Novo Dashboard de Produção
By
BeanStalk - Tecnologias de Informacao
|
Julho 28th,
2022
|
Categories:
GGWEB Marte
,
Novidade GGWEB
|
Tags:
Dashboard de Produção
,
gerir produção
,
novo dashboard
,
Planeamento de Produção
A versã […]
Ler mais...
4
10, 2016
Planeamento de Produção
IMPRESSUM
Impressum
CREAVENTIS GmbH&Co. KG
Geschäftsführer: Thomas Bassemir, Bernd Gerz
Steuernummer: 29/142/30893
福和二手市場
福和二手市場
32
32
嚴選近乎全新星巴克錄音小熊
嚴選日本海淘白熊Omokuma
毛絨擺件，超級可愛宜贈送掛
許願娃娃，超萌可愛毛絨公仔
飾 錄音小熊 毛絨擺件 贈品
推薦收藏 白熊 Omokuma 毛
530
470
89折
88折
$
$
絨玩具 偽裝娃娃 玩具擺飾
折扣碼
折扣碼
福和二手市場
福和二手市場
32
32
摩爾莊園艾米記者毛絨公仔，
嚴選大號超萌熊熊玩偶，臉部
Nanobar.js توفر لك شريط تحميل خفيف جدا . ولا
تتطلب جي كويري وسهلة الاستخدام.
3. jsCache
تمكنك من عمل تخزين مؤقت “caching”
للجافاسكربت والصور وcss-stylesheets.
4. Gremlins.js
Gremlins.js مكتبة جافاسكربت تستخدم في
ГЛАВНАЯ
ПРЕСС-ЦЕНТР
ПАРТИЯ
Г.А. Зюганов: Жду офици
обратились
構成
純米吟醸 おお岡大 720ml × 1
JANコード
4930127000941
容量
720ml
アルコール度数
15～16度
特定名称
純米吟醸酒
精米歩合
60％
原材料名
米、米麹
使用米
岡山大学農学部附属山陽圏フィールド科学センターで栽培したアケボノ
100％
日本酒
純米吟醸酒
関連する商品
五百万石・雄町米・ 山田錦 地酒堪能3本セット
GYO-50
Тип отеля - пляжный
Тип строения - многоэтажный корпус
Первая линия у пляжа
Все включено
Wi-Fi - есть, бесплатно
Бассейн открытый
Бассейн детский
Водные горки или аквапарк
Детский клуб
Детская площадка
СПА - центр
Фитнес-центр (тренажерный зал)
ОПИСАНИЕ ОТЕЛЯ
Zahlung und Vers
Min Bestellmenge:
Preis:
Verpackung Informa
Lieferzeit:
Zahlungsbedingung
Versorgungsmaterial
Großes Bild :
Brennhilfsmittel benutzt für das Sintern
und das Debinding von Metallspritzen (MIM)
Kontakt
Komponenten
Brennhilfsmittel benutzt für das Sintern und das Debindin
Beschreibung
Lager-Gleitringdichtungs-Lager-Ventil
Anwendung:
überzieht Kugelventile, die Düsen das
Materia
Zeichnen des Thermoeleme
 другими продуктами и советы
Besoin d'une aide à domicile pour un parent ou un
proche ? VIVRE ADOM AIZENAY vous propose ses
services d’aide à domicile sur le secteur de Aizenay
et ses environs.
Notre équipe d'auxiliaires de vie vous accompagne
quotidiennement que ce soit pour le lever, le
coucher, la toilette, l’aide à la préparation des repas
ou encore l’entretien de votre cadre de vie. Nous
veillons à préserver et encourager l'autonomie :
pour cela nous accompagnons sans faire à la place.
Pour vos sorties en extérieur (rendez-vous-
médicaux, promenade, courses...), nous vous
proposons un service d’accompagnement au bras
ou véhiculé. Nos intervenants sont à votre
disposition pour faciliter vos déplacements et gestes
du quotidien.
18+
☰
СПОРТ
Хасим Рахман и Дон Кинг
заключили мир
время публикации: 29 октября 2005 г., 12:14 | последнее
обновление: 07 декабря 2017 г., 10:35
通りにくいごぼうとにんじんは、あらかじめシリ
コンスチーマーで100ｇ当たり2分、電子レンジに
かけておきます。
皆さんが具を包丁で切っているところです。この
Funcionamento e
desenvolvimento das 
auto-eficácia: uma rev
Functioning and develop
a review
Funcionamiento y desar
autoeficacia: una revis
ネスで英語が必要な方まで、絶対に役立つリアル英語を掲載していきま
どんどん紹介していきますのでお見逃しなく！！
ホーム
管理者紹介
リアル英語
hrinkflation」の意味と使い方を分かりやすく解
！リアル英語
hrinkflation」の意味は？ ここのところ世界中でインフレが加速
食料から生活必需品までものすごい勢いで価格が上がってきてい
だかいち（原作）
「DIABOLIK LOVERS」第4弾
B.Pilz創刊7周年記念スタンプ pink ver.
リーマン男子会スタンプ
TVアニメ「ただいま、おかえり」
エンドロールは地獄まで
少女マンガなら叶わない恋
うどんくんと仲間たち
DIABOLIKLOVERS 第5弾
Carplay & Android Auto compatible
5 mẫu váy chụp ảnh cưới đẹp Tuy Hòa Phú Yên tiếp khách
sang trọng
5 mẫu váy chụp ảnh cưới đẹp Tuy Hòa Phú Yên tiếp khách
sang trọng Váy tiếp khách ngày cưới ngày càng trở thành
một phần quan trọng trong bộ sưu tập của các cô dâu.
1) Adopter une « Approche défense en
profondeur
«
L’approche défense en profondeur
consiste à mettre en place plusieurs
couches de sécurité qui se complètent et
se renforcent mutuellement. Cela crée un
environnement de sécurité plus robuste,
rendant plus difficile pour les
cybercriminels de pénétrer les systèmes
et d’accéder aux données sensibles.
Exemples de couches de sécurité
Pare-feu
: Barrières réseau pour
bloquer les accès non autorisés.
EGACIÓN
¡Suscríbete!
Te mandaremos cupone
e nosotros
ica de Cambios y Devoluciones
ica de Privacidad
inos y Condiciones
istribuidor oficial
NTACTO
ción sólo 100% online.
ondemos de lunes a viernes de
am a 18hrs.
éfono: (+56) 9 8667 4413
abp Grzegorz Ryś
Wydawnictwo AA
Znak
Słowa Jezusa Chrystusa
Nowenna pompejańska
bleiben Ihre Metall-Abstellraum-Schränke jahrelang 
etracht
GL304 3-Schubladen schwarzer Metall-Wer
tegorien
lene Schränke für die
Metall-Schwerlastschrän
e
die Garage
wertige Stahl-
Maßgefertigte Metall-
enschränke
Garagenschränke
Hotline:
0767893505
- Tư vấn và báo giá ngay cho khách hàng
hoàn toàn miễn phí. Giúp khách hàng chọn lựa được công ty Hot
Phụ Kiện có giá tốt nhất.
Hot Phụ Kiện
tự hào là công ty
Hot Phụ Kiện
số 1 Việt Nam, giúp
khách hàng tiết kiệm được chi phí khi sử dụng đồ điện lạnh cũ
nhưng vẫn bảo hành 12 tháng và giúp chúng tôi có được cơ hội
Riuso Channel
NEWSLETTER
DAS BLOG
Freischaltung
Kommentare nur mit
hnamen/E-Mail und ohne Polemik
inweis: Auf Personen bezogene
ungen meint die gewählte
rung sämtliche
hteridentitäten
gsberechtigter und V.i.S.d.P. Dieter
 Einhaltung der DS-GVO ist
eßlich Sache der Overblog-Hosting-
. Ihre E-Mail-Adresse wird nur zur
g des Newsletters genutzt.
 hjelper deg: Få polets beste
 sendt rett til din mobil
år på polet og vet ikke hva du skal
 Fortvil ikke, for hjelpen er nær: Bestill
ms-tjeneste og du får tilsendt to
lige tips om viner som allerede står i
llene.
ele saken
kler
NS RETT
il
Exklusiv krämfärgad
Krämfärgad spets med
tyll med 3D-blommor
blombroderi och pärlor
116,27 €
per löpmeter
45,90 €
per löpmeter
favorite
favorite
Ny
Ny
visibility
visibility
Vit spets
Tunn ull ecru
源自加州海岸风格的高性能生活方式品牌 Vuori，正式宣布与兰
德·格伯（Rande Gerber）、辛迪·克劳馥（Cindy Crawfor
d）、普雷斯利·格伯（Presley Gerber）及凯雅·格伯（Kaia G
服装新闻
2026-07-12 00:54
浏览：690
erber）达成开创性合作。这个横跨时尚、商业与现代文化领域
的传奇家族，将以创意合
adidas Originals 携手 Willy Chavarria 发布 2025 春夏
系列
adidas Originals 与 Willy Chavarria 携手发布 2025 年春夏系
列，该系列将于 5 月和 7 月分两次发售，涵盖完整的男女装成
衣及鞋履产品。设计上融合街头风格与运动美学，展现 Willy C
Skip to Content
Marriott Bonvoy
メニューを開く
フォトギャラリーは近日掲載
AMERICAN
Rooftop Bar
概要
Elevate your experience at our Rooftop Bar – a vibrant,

■ Instructions to follow:
Give back precisely the lines above that start at the line containing "リーマン男子会スタンプ" and end at the line containing "cybercriminels de pénétrer les systèmes", inclusive. No other lines belong in the output.

■ Result of this task:
リーマン男子会スタンプ
TVアニメ「ただいま、おかえり」
エンドロールは地獄まで
少女マンガなら叶わない恋
うどんくんと仲間たち
DIABOLIKLOVERS 第5弾
Carplay & Android Auto compatible
5 mẫu váy chụp ảnh cưới đẹp Tuy Hòa Phú Yên tiếp khách
sang trọng
5 mẫu váy chụp ảnh cưới đẹp Tuy Hòa Phú Yên tiếp khách
sang trọng Váy tiếp khách ngày cưới ngày càng trở thành
một phần quan trọng trong bộ sưu tập của các cô dâu.
1) Adopter une « Approche défense en
profondeur
«
L’approche défense en profondeur
consiste à mettre en place plusieurs
couches de sécurité qui se complètent et
se renforcent mutuellement. Cela crée un
environnement de sécurité plus robuste,
rendant plus difficile pour les
cybercriminels de pénétrer les systèmes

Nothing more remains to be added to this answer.